WHAT IS BEING ASKED: For the data that follows, report how many lines include the string "station", and write the number alone.

(Document layout detection data)
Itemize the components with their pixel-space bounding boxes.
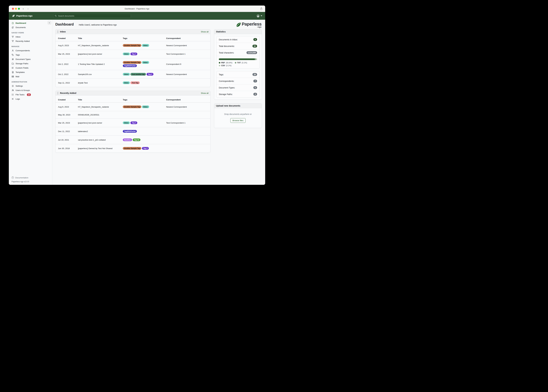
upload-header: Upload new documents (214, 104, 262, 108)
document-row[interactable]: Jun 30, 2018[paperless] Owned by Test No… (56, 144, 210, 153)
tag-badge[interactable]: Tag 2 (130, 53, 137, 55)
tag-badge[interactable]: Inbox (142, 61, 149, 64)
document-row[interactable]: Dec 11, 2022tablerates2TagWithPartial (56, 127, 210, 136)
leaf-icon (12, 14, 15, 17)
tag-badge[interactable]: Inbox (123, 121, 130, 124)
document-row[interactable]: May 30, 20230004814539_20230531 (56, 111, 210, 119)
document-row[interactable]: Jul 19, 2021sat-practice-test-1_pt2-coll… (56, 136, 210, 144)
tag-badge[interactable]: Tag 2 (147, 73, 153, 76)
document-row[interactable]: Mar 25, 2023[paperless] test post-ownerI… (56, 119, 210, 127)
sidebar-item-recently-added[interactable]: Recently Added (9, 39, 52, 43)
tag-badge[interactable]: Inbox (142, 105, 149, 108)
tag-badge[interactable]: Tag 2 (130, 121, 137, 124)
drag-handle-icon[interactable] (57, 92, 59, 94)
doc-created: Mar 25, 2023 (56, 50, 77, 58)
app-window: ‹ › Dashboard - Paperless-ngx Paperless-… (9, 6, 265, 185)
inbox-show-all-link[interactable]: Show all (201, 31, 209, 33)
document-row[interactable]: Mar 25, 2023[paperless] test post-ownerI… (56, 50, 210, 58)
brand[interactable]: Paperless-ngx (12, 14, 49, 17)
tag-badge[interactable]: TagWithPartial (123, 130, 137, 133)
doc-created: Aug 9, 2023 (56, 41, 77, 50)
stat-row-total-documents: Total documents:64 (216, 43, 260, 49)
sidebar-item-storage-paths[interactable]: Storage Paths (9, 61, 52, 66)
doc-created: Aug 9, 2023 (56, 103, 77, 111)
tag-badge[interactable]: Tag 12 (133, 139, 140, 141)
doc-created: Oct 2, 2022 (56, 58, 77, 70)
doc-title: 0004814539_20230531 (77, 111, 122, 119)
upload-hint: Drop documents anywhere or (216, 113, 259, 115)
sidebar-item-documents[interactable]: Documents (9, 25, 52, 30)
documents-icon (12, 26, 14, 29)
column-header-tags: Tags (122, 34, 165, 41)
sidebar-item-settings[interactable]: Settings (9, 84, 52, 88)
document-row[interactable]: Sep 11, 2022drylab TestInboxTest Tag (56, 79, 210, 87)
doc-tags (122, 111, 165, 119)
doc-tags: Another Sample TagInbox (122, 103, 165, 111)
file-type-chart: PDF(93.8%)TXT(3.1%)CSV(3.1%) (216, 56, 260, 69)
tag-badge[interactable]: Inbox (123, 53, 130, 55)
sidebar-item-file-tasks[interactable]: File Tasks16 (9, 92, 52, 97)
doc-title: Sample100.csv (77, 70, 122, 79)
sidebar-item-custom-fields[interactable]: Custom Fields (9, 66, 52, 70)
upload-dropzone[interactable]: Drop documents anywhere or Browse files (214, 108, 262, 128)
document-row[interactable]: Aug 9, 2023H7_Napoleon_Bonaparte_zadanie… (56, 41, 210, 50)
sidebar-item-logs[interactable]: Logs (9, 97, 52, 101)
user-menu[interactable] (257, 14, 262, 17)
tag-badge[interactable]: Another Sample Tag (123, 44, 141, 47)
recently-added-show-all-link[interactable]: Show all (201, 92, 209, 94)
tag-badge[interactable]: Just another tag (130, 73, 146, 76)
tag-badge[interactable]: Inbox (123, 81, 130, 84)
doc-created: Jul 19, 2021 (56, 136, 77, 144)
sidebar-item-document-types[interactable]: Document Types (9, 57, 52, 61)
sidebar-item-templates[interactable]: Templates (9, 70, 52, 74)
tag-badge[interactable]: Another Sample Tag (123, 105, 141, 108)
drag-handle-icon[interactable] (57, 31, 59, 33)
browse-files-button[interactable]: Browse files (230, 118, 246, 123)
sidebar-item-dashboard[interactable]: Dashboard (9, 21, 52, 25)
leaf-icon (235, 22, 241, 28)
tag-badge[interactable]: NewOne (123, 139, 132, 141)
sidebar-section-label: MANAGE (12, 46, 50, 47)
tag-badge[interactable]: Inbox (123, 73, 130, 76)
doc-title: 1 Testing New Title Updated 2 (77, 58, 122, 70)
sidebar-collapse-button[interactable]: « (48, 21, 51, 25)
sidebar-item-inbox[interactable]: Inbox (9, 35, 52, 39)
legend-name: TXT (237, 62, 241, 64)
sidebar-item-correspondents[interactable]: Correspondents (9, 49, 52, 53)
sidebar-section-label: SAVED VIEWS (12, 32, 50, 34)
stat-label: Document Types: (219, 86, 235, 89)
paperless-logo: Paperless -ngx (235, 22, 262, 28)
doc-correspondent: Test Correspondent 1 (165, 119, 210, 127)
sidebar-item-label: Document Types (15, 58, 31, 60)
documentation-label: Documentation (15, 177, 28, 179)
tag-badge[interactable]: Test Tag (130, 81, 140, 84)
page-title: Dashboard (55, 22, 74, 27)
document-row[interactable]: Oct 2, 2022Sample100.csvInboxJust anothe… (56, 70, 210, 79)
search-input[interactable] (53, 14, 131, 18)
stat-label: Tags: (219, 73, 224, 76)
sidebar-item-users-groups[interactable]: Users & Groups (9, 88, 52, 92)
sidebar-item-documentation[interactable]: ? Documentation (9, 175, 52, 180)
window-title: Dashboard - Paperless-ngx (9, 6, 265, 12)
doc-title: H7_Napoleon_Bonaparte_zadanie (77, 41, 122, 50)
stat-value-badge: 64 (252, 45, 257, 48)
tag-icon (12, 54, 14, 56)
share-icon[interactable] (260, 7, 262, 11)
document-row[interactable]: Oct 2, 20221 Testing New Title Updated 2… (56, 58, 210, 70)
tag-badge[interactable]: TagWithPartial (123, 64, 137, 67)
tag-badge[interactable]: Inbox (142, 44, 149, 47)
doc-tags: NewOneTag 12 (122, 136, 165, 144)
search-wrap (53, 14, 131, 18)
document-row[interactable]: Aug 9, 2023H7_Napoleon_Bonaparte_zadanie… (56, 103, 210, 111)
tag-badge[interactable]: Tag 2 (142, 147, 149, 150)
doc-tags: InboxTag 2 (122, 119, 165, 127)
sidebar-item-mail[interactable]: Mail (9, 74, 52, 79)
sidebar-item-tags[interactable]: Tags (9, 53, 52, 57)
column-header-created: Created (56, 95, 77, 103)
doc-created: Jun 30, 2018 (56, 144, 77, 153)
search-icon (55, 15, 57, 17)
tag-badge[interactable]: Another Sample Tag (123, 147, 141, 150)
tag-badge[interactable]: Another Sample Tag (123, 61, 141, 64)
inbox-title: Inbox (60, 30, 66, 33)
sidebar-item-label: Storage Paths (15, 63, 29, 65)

--

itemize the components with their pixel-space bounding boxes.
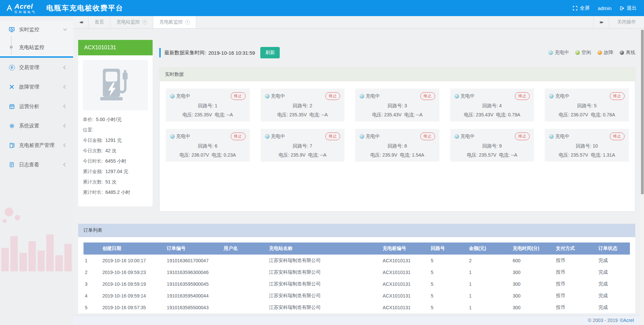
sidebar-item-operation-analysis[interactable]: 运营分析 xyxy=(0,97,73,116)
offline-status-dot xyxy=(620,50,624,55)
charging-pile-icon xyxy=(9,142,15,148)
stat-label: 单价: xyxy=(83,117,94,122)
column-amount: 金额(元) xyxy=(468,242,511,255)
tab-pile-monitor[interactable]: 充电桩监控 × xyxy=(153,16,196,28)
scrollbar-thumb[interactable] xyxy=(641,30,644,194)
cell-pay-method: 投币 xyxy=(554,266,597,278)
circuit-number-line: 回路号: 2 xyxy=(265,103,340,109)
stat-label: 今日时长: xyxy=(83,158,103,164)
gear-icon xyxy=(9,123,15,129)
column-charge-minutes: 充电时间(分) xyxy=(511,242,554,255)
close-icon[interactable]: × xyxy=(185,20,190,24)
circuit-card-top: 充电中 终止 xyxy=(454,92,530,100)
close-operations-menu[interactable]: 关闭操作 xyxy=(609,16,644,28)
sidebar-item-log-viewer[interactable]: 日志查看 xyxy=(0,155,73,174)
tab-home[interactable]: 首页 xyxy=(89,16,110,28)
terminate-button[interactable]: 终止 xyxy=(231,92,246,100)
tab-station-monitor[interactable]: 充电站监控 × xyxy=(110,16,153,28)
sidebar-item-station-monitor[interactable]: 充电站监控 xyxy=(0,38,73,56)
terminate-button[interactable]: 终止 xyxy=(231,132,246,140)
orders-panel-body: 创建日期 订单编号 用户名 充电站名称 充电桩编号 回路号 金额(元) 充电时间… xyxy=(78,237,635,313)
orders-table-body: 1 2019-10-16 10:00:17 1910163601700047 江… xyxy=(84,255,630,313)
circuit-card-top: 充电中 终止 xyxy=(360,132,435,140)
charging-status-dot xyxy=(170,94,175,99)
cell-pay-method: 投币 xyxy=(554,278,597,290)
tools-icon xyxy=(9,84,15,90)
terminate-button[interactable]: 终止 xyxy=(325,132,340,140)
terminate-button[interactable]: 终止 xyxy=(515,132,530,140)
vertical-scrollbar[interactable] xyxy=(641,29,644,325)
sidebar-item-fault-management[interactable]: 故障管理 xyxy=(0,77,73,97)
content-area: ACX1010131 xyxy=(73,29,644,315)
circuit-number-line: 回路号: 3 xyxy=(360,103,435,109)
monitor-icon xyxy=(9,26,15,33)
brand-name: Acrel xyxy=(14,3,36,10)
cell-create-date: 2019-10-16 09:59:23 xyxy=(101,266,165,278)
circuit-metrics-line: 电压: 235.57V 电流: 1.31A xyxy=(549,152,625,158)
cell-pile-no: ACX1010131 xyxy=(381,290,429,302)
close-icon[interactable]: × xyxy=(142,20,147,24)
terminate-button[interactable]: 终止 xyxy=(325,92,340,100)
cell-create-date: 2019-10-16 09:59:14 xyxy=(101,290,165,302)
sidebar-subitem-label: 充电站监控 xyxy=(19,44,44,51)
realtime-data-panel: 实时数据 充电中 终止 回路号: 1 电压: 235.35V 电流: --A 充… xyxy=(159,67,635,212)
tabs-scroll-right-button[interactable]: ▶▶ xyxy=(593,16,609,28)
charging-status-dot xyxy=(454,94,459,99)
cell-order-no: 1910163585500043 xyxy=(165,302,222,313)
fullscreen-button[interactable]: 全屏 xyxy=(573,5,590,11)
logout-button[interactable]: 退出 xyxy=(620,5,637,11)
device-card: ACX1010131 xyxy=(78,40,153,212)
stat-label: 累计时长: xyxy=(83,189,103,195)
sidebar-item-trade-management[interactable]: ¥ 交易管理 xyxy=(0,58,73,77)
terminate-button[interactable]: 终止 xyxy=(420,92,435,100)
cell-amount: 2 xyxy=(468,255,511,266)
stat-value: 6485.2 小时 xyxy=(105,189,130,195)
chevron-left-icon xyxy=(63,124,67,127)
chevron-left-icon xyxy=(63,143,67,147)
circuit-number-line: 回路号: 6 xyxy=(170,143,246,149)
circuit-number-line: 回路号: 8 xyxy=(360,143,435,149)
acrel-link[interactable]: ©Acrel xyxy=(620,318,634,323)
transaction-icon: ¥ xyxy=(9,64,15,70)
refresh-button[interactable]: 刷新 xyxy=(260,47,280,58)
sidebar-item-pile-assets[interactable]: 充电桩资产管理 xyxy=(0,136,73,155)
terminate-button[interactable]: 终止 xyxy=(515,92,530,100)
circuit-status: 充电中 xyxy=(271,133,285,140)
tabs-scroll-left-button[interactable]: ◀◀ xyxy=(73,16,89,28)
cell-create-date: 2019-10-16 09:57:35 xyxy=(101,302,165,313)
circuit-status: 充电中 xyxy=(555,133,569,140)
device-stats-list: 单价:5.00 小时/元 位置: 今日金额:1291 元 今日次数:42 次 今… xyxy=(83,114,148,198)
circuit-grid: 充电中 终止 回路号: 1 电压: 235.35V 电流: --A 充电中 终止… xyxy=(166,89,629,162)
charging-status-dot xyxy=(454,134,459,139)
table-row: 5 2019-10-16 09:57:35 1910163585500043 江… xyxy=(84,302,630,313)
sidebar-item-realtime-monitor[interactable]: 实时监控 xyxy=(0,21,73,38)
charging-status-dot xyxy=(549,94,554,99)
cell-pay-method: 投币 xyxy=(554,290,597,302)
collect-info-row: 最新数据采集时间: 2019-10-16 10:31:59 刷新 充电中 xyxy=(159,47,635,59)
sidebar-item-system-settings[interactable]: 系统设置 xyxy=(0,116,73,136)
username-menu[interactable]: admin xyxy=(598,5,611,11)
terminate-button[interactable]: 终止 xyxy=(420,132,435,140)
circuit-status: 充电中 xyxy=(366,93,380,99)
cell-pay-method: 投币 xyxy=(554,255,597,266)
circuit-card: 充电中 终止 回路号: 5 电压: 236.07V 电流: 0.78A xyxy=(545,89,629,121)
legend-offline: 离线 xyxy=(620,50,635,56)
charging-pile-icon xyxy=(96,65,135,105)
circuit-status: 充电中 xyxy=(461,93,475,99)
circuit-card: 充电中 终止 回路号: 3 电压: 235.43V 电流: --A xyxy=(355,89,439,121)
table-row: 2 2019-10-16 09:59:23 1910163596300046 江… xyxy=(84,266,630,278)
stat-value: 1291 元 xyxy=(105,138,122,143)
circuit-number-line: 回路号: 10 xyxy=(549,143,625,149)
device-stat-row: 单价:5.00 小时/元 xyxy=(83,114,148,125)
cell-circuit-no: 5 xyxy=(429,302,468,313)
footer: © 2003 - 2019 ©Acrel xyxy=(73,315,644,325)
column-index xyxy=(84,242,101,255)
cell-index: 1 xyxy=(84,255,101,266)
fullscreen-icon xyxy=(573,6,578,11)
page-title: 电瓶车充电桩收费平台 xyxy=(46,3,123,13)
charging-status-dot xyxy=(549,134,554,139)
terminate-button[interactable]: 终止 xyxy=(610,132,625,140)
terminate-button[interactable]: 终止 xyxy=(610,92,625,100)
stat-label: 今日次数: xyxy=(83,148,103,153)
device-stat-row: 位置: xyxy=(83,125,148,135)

SOLUTION FOR THIS TASK: 2